------ Records shown ------

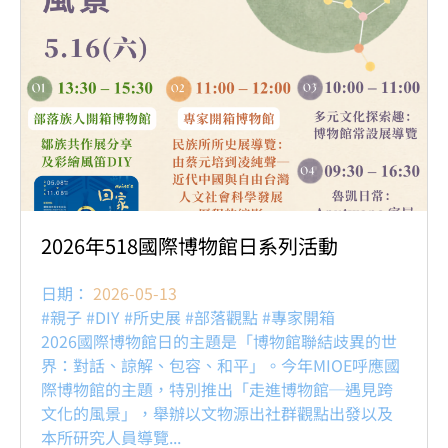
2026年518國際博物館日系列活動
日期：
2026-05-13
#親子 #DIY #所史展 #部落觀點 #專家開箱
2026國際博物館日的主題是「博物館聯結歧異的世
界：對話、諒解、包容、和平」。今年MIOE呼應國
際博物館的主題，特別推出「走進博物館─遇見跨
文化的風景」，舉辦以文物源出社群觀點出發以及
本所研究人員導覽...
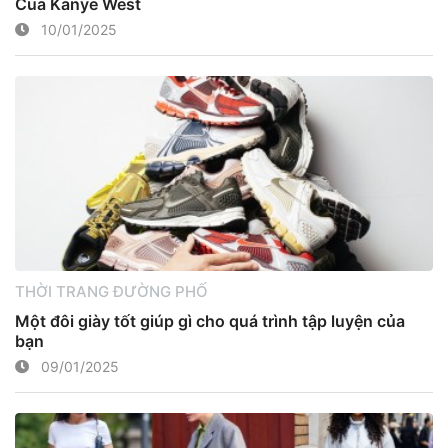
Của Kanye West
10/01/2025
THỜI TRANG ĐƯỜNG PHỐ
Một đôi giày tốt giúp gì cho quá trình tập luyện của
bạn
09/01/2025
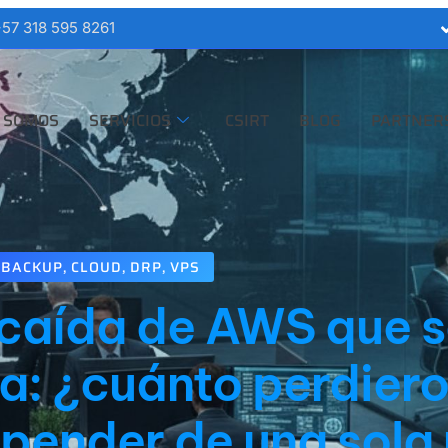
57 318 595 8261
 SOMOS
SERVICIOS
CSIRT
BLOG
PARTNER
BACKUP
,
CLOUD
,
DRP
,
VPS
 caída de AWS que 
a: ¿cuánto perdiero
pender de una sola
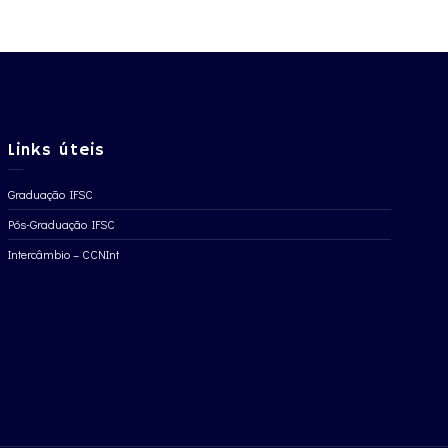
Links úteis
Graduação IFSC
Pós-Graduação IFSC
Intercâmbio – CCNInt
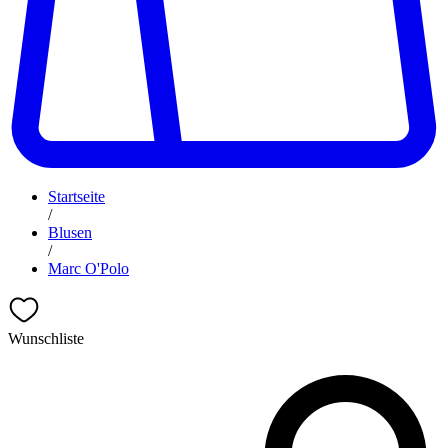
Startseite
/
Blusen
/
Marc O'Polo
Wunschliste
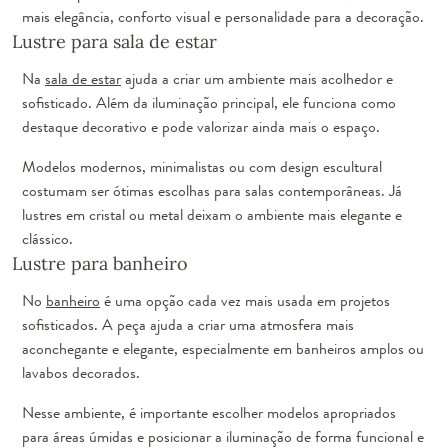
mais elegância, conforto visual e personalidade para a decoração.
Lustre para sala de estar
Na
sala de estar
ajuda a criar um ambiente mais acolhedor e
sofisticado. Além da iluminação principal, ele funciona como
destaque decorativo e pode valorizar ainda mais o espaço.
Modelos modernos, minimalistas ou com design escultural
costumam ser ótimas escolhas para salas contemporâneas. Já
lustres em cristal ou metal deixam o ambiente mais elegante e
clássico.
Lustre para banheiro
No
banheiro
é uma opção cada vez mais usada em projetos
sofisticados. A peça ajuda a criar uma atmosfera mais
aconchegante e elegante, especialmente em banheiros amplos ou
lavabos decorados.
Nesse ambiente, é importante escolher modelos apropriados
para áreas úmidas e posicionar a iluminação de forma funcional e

------
------ Records shown ------

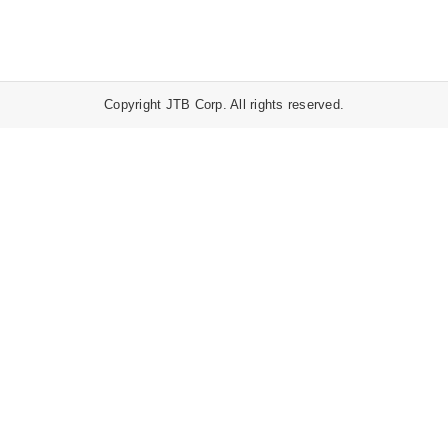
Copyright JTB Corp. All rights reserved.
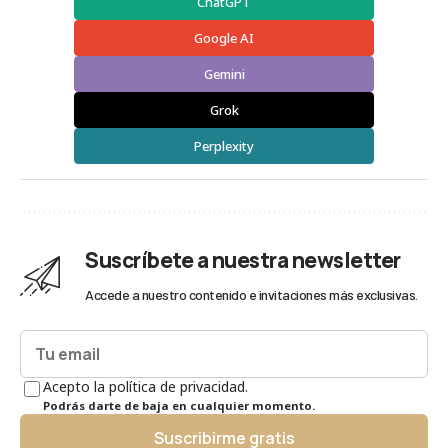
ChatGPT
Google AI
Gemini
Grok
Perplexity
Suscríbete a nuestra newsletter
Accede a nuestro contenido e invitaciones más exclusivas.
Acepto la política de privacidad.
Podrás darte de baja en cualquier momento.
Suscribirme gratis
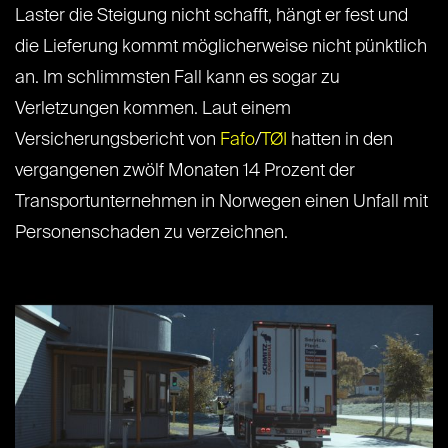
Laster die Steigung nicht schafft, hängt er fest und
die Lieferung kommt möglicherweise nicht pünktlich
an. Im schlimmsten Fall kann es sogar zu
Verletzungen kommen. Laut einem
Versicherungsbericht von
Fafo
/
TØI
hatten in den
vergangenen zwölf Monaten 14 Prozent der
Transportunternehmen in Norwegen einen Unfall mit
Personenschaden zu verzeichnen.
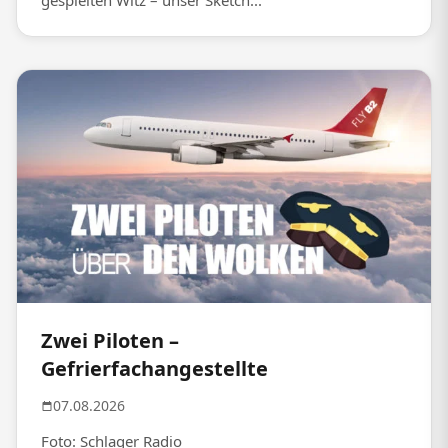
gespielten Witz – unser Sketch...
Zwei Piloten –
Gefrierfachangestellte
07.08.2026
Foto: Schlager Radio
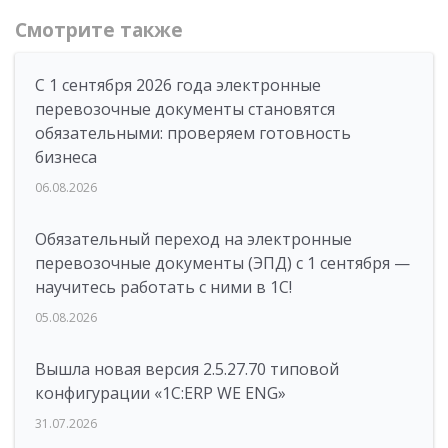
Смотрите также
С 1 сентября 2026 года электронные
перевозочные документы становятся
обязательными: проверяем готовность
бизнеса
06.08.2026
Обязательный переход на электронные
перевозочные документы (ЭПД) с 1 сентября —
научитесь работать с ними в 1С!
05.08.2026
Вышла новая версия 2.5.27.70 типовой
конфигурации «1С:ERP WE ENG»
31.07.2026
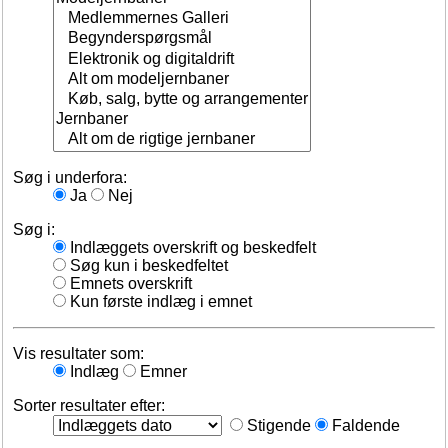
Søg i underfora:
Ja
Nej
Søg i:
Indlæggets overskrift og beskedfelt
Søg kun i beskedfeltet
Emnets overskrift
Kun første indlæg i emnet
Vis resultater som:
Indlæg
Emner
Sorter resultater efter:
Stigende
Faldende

------
------ Records shown ------

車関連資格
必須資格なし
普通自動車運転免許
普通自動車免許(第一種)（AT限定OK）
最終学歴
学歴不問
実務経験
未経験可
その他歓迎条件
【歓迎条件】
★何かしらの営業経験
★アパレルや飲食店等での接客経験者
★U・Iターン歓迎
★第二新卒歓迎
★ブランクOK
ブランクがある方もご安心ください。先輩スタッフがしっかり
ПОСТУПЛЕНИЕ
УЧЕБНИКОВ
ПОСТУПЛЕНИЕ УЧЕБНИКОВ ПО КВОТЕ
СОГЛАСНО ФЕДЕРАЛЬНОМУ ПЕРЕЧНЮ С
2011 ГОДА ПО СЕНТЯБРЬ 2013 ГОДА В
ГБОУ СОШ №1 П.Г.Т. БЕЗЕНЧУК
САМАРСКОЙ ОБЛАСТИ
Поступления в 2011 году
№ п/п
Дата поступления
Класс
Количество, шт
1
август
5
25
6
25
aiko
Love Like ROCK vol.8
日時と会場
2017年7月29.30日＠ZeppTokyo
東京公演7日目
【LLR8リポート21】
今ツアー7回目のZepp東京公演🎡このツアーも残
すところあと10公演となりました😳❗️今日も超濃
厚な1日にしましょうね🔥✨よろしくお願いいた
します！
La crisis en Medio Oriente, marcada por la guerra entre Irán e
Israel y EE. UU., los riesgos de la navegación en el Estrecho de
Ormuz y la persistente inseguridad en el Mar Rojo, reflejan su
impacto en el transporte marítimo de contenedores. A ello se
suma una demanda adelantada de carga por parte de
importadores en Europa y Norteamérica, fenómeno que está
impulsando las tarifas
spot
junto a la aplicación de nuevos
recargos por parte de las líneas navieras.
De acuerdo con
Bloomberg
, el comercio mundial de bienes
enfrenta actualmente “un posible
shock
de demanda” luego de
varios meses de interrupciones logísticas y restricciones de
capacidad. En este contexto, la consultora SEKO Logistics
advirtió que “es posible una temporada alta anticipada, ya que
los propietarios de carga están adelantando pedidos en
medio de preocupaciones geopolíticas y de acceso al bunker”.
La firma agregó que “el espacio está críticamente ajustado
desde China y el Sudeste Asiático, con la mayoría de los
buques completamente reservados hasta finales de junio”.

------

- [Directions for this task]
Look above for the line with "厚な1日にしましょうね🔥✨よろしくお願いいた" and the line with "capacidad. En este"; transcribe both and all lines in between, exactly, and nothing else.

- [Answer box]
厚な1日にしましょうね🔥✨よろしくお願いいた
します！
La crisis en Medio Oriente, marcada por la guerra entre Irán e
Israel y EE. UU., los riesgos de la navegación en el Estrecho de
Ormuz y la persistente inseguridad en el Mar Rojo, reflejan su
impacto en el transporte marítimo de contenedores. A ello se
suma una demanda adelantada de carga por parte de
importadores en Europa y Norteamérica, fenómeno que está
impulsando las tarifas
spot
junto a la aplicación de nuevos
recargos por parte de las líneas navieras.
De acuerdo con
Bloomberg
, el comercio mundial de bienes
enfrenta actualmente “un posible
shock
de demanda” luego de
varios meses de interrupciones logísticas y restricciones de
capacidad. En este contexto, la consultora SEKO Logistics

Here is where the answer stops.